Assignment. Please copy exactly the lines from the one containing "Síguenos en" to the end of the entries, both included, and nothing else. Omit every picture.

Page-level text extractions.
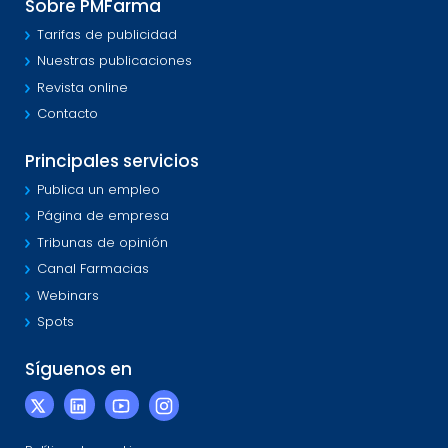
Sobre PMFarma
Tarifas de publicidad
Nuestras publicaciones
Revista online
Contacto
Principales servicios
Publica un empleo
Página de empresa
Tribunas de opinión
Canal Farmacias
Webinars
Spots
Síguenos en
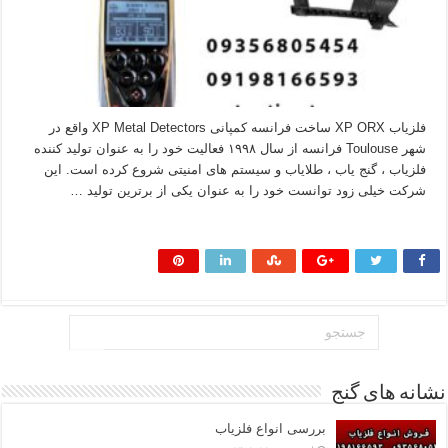
فلزیاب XP ORX ساخت فرانسه کمپانی XP Metal Detectors واقع در
شهر Toulouse فرانسه از سال ۱۹۹۸ فعالیت خود را به عنوان تولید کننده
فلزیاب ، گنج یاب ، طلایاب و سیستم های امنیتی شروع کرده است. این
شرکت خیلی زود توانست خود را به عنوان یکی از برترین تولید …
بیشتر بخوانید »
نشانه های گنج
بررسی انواع فلزیاب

Response area.
Síguenos en
فلزیاب XP ORX ساخت فرانسه کمپانی XP Metal Detectors واقع در
شهر Toulouse فرانسه از سال ۱۹۹۸ فعالیت خود را به عنوان تولید کننده
فلزیاب ، گنج یاب ، طلایاب و سیستم های امنیتی شروع کرده است. این
شرکت خیلی زود توانست خود را به عنوان یکی از برترین تولید …
بیشتر بخوانید »
نشانه های گنج
بررسی انواع فلزیاب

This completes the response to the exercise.